After a few minutes, he stopped crying, so I figured Camryn must have opened the door for him and let him come play with her. A few minutes after that it was REALLY quiet, so I started to get worried and decided I should go check on him. I went out of the office, calling for Jackson, but to no avail. I saw that my bedroom door was still shut. My heart skipped a beat as I realized Jackson was "missing" but shouldn't have been able to get out. Then I looked down and saw that he had cried himself to sleep and was fast asleep on the floor next to the door.

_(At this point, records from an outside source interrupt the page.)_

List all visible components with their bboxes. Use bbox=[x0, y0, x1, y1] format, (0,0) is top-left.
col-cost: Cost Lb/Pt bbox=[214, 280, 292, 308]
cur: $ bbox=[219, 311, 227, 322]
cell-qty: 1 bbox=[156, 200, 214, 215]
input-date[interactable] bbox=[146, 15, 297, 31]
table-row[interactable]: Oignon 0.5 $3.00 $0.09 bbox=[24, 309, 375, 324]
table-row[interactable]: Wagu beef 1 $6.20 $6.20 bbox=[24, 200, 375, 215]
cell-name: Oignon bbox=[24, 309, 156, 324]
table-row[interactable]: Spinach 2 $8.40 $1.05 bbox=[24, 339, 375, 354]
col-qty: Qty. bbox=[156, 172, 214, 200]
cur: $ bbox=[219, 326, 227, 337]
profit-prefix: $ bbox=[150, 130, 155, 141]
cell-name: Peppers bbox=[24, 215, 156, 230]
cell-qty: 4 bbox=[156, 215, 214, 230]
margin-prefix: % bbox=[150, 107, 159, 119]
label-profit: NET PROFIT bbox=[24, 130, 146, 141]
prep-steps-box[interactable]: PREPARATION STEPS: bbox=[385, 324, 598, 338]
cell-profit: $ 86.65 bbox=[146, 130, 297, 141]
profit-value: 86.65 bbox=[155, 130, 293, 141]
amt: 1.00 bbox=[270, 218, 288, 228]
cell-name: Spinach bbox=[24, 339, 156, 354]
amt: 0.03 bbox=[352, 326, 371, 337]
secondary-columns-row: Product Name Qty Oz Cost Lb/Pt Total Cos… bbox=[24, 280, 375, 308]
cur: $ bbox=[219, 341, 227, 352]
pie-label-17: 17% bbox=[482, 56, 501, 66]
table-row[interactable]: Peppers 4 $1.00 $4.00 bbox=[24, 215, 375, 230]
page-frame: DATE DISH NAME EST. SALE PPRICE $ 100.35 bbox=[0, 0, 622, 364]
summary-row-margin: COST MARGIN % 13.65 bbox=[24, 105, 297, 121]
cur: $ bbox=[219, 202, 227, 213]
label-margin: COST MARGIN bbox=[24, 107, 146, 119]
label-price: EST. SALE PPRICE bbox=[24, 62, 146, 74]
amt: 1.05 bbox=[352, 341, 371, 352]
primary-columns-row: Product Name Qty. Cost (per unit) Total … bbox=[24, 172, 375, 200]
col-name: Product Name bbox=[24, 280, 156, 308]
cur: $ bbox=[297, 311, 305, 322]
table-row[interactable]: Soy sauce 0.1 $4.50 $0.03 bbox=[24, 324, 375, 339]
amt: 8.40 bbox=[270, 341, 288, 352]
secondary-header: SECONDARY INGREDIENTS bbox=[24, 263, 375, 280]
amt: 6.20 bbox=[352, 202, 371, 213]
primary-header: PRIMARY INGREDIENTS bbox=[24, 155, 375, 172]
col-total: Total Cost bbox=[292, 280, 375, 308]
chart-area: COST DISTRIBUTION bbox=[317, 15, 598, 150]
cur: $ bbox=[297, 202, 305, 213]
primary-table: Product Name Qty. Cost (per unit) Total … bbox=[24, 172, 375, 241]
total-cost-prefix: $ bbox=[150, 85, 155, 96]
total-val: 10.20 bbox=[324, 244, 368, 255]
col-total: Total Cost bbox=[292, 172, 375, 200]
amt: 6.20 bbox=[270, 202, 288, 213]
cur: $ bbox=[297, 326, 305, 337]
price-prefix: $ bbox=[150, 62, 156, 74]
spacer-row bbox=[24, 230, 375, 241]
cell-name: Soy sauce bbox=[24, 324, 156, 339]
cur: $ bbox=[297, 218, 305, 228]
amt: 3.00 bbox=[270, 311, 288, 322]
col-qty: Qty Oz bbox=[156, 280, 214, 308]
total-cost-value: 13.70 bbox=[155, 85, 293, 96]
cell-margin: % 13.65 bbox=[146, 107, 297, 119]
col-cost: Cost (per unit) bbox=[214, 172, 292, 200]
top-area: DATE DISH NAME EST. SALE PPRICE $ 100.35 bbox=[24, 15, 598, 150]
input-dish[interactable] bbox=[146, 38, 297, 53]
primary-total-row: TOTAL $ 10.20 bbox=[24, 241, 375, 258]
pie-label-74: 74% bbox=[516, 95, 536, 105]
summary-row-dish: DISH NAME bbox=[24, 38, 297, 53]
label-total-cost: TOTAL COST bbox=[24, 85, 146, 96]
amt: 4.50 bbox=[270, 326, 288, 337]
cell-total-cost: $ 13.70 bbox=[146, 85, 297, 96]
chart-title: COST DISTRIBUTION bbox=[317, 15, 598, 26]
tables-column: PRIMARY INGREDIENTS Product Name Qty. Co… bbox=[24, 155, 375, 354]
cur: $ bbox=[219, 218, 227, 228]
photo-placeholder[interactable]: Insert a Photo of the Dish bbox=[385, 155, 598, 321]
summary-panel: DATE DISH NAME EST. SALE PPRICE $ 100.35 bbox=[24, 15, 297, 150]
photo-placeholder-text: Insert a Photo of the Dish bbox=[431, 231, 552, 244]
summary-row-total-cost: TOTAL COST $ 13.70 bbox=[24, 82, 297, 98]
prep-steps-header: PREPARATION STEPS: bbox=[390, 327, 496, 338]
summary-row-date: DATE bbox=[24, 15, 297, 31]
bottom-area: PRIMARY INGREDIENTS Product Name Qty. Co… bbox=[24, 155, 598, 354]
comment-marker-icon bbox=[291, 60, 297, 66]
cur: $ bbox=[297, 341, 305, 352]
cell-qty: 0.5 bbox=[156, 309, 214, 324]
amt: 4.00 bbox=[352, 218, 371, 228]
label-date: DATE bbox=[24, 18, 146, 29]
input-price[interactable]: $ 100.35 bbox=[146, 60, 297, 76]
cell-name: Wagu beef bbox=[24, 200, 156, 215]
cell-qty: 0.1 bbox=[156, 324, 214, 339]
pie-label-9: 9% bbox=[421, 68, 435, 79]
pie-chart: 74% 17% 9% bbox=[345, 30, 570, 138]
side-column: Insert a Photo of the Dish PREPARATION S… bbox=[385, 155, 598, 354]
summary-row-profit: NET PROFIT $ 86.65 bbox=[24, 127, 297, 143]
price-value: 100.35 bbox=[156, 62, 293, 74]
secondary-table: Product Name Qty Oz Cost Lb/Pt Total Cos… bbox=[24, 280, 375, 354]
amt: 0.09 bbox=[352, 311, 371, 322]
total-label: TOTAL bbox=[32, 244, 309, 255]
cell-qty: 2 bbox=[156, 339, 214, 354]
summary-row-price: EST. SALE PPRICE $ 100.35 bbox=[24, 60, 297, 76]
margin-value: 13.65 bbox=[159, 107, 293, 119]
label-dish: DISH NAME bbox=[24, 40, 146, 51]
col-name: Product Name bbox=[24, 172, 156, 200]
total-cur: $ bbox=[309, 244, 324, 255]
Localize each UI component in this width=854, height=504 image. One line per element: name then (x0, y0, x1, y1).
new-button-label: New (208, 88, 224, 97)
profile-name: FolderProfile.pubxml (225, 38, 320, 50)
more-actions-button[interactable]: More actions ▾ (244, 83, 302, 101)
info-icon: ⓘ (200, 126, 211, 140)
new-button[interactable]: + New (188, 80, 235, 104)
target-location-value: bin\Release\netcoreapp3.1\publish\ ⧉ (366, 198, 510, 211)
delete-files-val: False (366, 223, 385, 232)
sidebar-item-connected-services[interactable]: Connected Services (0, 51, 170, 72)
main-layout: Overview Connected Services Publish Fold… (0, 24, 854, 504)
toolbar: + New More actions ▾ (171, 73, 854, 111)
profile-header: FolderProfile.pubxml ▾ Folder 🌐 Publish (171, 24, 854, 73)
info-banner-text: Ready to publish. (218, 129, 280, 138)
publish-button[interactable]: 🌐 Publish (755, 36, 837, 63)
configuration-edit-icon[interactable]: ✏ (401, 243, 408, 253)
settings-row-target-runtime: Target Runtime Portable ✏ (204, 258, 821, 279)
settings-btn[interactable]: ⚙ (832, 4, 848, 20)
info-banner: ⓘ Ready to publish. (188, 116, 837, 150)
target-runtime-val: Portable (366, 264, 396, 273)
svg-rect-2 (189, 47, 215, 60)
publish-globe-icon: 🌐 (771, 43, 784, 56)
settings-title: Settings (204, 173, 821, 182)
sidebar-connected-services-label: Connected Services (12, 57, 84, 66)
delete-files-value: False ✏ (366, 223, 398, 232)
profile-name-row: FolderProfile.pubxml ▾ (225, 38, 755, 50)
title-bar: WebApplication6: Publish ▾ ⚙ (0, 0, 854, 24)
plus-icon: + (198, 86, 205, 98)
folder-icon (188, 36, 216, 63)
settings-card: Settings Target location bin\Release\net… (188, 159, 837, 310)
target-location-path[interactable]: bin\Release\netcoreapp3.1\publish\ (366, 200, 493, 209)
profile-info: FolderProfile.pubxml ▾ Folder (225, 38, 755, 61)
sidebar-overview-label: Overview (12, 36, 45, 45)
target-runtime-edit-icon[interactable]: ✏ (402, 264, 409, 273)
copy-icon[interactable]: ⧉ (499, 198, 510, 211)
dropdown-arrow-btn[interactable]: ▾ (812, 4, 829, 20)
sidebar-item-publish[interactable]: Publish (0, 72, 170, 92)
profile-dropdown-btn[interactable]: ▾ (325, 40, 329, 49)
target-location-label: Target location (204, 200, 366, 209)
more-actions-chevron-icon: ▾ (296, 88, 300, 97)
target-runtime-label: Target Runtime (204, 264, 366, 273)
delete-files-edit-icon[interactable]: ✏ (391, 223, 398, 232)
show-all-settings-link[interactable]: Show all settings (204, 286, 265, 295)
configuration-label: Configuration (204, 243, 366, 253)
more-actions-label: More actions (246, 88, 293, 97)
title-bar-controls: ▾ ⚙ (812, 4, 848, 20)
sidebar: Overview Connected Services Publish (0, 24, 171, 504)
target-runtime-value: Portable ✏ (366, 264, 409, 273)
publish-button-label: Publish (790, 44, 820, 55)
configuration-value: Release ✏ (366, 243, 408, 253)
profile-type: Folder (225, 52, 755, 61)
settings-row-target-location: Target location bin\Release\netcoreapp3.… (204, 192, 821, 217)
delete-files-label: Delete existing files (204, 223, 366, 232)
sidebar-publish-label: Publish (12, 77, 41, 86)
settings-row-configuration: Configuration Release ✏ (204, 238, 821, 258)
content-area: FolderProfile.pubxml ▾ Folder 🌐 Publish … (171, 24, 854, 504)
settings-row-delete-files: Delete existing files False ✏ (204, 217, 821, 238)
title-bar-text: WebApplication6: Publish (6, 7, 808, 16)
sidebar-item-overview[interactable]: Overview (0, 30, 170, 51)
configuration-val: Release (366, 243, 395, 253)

I am not a very outwardly emotional person, but I almost started to cry. It was an odd combination of feelings: relief that Jackson was OK, still more relief that he was finally taking a nap so I could have a few minutes of peace, and also a flood of regret and guilt that I had let my little boy cry himself to sleep while I was blogging. Yes, I really was feeling at the end of my rope and yes, I really did just need a few minutes of a break, but I still felt sad. So often as a mother I feel like even when you give your all it is never enough. When I have a moment like that, seeing my perfect little boy peacefully asleep, it makes me wish that I could be just a little bit better and have a little bit more to give.
1 comment:
I totally feel for you. I can really imagine the emotions that situation would have caused. Don't be too hard on yourself, though, we aren't perfect mothers. And if we were, life would be boring.